Ai tempi miei, cioé più di mezzo secolo fa, mio padre mi
insegnò che studiare era un mio preciso
dovere, che nulla mi era dovuto, che se portavo a casa bei
voti era esattamente quello che mi veniva richiesto e dunque niente complimenti
e regalini come usa oggi.
Ed io eseguivo con diligenza, anche perchè, fin dalle scuole
elementari, a me piaceva imparare, scrivere, studiare. Secchiona?
No,
semplicemente imparavo in fretta.
Ma avevo un handicap insormontabile: ero povera, brava sì,
ma proprio povera! Portavo vestiti e scarpe che oggi verrebbero detti di
seconda mano, allora erano solo quelli smessi dalla cugina più grande, e le mie
trecce erano trattenute da semplici elastici che le stringevano senza pietà.
La mia compagna di banco Floriana, sempre ben vestita con il
grembiule immacolato e le iniziali ricamate, con le pieghe piatte che mi piacevano tanto e con enormi
fiocchi di seta a fermare le trecce, invece era figlia unica di genitori
benestanti che riempivano la signora maestra di omaggi natalizi, pasquali,
inizio anno durante anno e fine anno.
La mamma per tutti e cinque gli anni delle elementari
invece per Natale regalava, perchè usava fare un "presente" in
determinate occasioni, una scatola con tre saponette profumate.
Per i miei genitori era un impegno economico, per me la
vergogna di essere povera.
Mi consolava un po' l'amicizia della compagna più fortunata
di me ed anche la considerazione dei suoi genitori. Mi invitavano a casa loro e
così si facevano anche i compiti, mi portavano con loro la domenica in campagna
e quasi sempre si studiava un po' insieme. La signora maestra ci aveva messe
vicine perchè Floriana faceva un pochino di fatica a capire la lezione o a
scrivere i pensierini, così io potevo darle una mano.
Per cinque anni ingenuamente le suggerii, le scrissi,
l'aiutai e lei fu sempre la prima della classe.

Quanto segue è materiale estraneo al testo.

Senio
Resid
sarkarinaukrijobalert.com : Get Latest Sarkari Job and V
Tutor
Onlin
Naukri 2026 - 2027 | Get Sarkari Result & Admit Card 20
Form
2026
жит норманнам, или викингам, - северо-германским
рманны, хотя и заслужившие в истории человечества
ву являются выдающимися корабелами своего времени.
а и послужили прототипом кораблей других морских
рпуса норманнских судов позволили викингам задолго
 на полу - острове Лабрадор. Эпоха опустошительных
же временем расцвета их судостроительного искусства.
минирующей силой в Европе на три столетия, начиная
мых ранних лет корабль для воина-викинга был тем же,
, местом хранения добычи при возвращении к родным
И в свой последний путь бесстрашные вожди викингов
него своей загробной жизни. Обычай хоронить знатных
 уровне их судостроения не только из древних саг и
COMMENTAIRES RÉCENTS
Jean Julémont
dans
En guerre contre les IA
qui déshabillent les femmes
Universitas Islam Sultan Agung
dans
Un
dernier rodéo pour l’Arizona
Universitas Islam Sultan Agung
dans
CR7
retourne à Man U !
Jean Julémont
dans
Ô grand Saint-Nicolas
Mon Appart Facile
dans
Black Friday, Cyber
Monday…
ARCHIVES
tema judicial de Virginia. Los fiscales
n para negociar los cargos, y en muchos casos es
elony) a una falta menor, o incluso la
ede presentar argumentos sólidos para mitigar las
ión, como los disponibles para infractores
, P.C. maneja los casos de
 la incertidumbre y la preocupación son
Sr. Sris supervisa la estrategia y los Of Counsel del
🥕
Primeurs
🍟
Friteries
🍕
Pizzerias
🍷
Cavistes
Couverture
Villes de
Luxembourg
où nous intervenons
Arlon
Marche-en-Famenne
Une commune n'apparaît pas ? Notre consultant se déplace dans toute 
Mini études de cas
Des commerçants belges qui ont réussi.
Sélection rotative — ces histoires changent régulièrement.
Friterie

Io la seguii sempre a ruota,
buona seconda nonostante le evidentissime differenze.
Nelle scuole medie avevo un compagno, Corrado, con seri problemi
di apprendimento, linguaggio e socializzazione che però mi era
affezionatissimo: passava tutte e quattro o cinque le ore di lezione girato
verso di me ad osservare tutto quello che facevo.
Io ero un po' meno
affezionata. Ma la sorella maggiore mi manifestava ogni volta che ne aveva la
possibilità tutta la simpatia che riusciva a tirar fuori.
E la storia si andava
ripetendo: inviti a casa,molto più bella di quella di Floriana, al mare,
persino piccoli regali.
Ed anche qui i professori, da notare che allora non c'erano maestre di sostegno o simili,chiudevano entrambi gli occhi sul rendimento e l'apprendimento dello sfortunato compagno, ma non transigevano sul mio che a volte lasciava a desiderare durante la lezione perchè avevo aiutato Corrado e secondo loro mi ero distratta.
Ma poi interveniva la sorella del ragazzo, con lodi sperticate nei miei confronti, con regalini a tutti e con inviti vari. E tutto tornava a posto.

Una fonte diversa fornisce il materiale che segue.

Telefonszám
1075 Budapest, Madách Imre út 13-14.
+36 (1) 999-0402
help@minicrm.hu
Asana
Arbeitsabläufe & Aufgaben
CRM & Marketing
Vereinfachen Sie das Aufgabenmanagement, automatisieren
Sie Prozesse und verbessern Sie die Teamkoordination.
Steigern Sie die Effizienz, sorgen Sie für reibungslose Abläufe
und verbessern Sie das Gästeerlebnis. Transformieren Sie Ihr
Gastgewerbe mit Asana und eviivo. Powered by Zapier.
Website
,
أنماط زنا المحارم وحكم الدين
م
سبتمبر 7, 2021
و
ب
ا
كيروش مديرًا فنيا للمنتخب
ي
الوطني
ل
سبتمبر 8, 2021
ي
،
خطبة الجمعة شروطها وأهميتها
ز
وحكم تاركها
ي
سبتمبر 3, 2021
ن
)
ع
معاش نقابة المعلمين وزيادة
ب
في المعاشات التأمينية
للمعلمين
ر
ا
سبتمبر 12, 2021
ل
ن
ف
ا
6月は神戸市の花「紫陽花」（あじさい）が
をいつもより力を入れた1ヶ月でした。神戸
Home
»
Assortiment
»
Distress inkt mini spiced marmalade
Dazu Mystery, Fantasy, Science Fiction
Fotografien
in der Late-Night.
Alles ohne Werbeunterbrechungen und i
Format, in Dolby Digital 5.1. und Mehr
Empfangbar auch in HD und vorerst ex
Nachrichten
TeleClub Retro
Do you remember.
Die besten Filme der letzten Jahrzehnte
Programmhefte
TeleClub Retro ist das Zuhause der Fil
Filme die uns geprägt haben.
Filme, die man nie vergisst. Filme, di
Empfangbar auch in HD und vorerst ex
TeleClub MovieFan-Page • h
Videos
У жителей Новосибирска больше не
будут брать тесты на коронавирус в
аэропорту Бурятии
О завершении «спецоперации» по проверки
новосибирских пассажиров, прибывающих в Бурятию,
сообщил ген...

A quell'età però, colpa o merito dell'esperienza precedente,
realizzai che esisteva oltre alla buona volontà messa nell'aiutare prima
Floriana e poi Corrado, una cosa importantissima chiamata dignità.
Lo imparai grazie alla mancanza della stessa da parte della
signora maestra e dei professori, ed imparai inoltre che nella vita ci sono mille lusinghe, ma anche la libertà di
scelta, come mi spiegò anche il babbo, che ogni essere umano ha il diritto di
avere.
Scelsi liberamente e con orgoglio la mia dignità di bambina povera ma ricca di
affetti e di speranze basate solo sulle mie possibilità.